[Given data Boundary: Start]
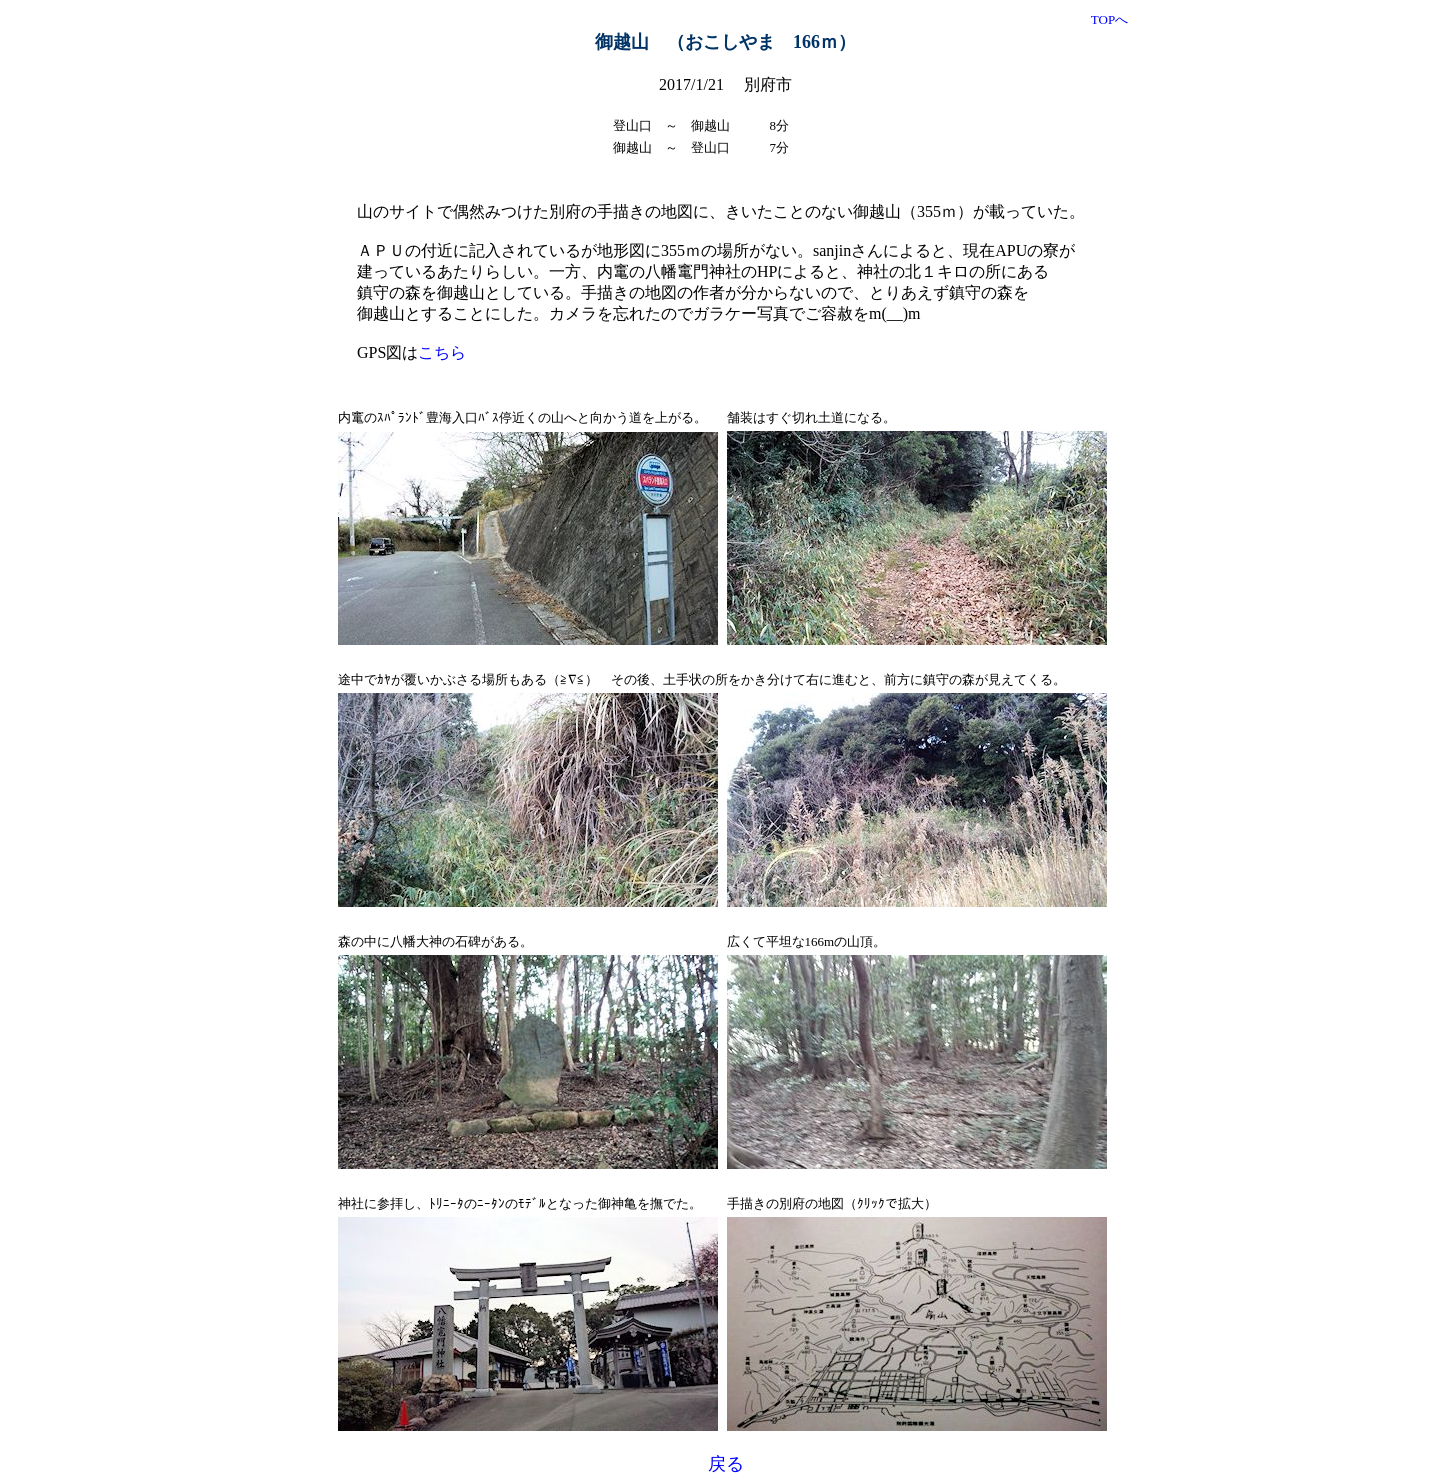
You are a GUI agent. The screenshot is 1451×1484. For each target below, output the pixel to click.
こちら (442, 352)
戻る (726, 1464)
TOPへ (1109, 19)
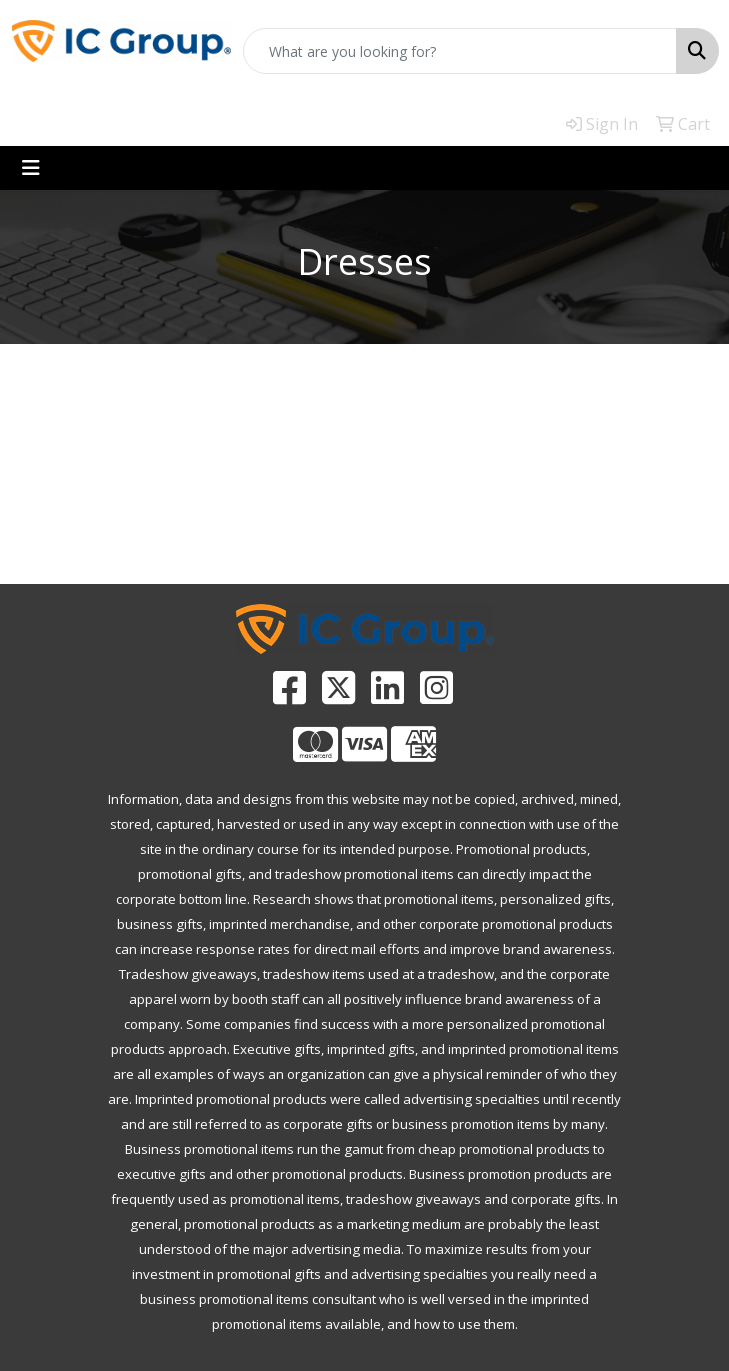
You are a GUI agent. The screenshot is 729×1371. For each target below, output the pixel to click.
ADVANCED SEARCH (273, 530)
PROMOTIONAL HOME (91, 542)
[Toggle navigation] (31, 168)
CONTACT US (638, 530)
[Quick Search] (460, 51)
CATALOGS (456, 530)
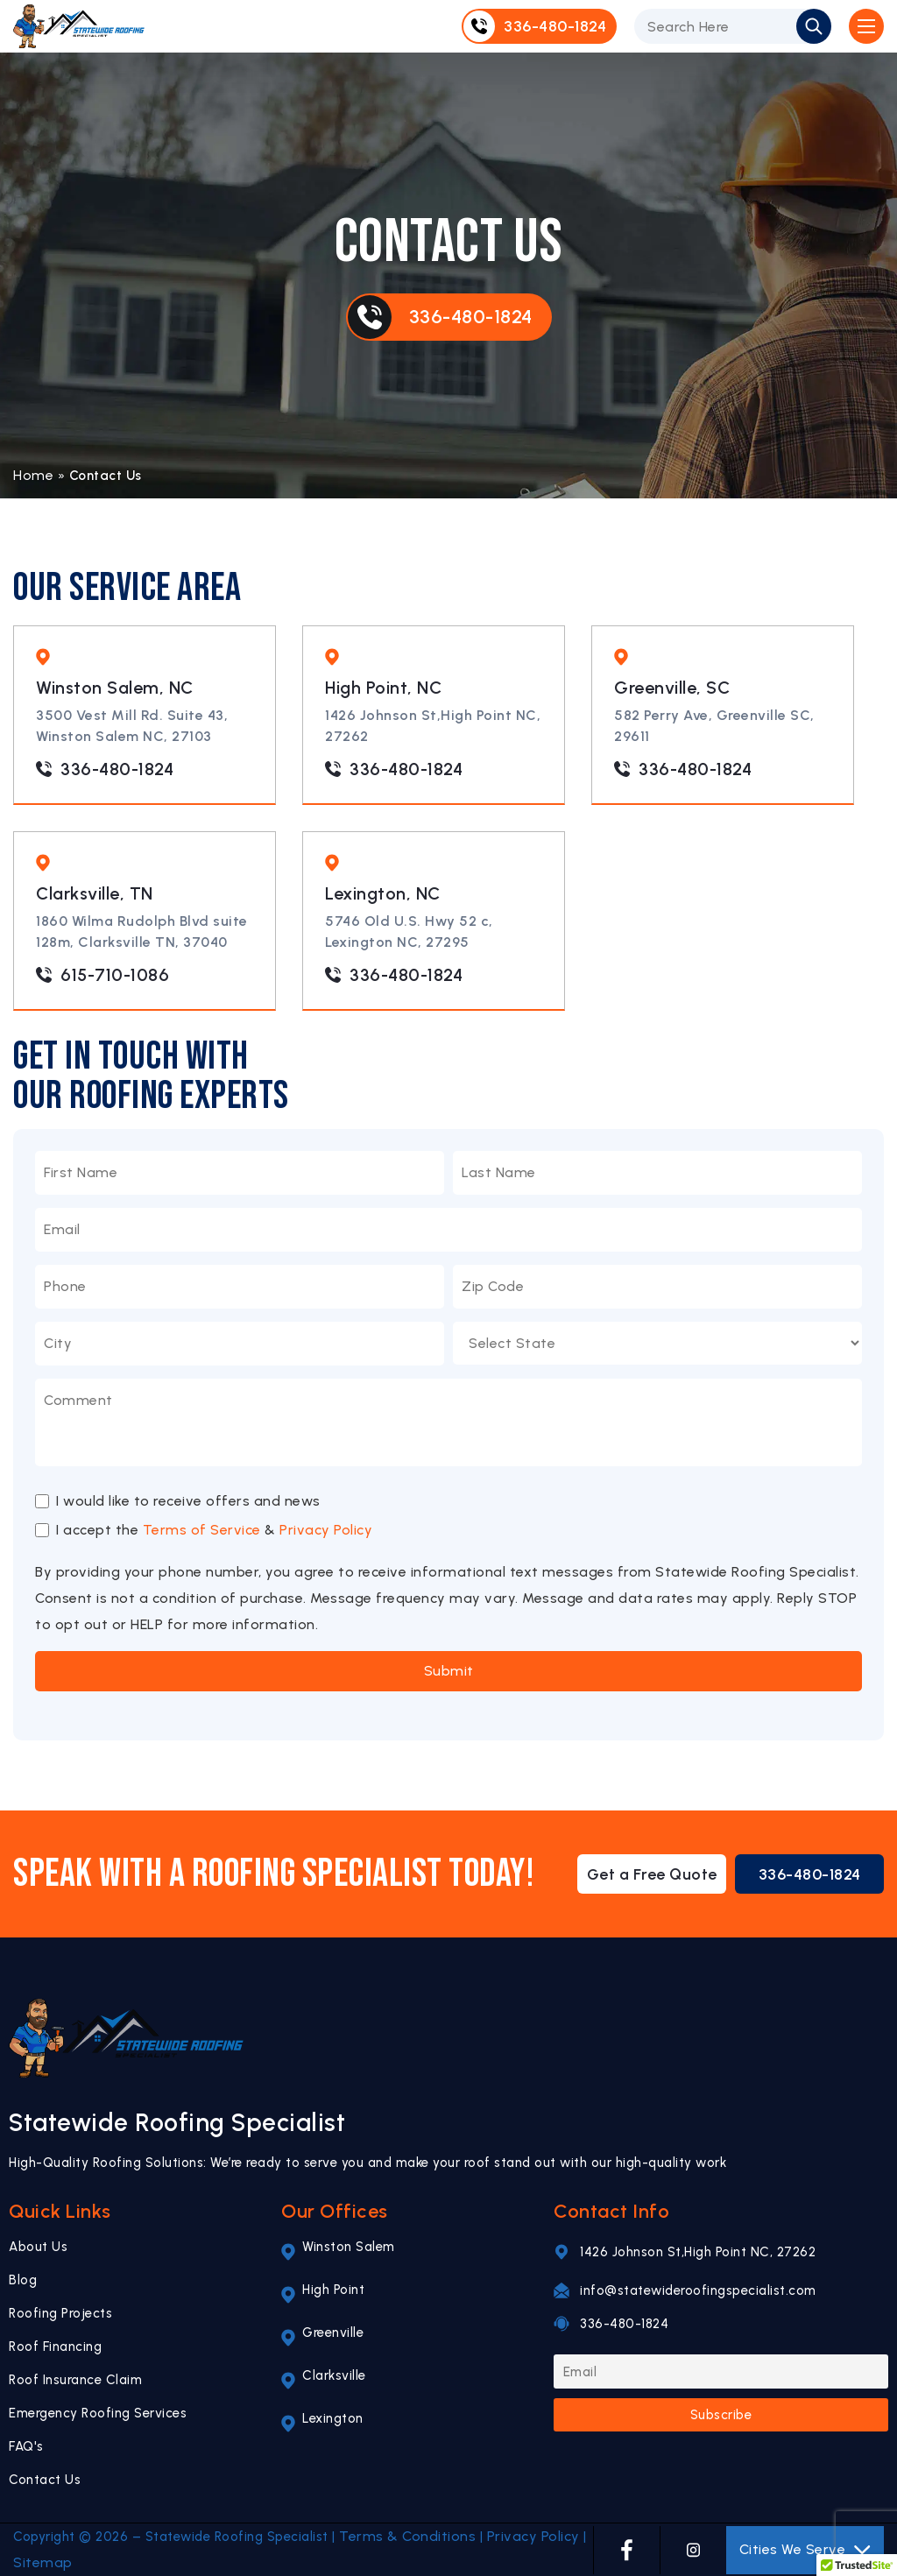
[Given data Boundary: End]
The problem :: Skip the pictures and output all entries exactly.

Task solution ::
You are a GUI agent. The screenshot is 1451×1484. For each target below, output the pixel to click.
こちら (442, 352)
戻る (726, 1464)
TOPへ (1109, 19)
You are a GUI agent. The screenshot is 729×1371. For each target below, output the pixel to click.
ADVANCED SEARCH (273, 530)
PROMOTIONAL HOME (91, 542)
[Toggle navigation] (31, 168)
CONTACT US (638, 530)
[Quick Search] (460, 51)
CATALOGS (456, 530)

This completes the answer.